__ACTIVITY__
Repeat the records below exactly. Omit the pictures.

__INPUT MATERIAL__
= = = = =
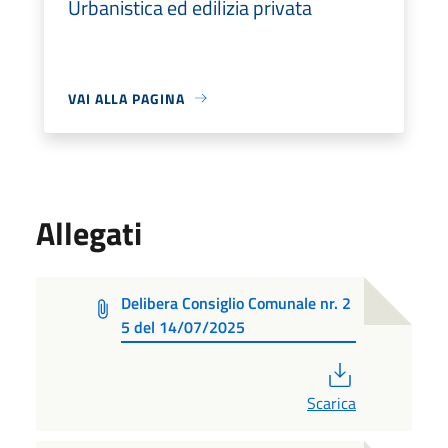
Urbanistica ed edilizia privata
VAI ALLA PAGINA
Allegati
Delibera Consiglio Comunale nr. 2
5 del 14/07/2025
PDF
Scarica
= = = = =
__REPLY__
Urbanistica ed edilizia privata
VAI ALLA PAGINA
Allegati
Delibera Consiglio Comunale nr. 2
5 del 14/07/2025
PDF
Scarica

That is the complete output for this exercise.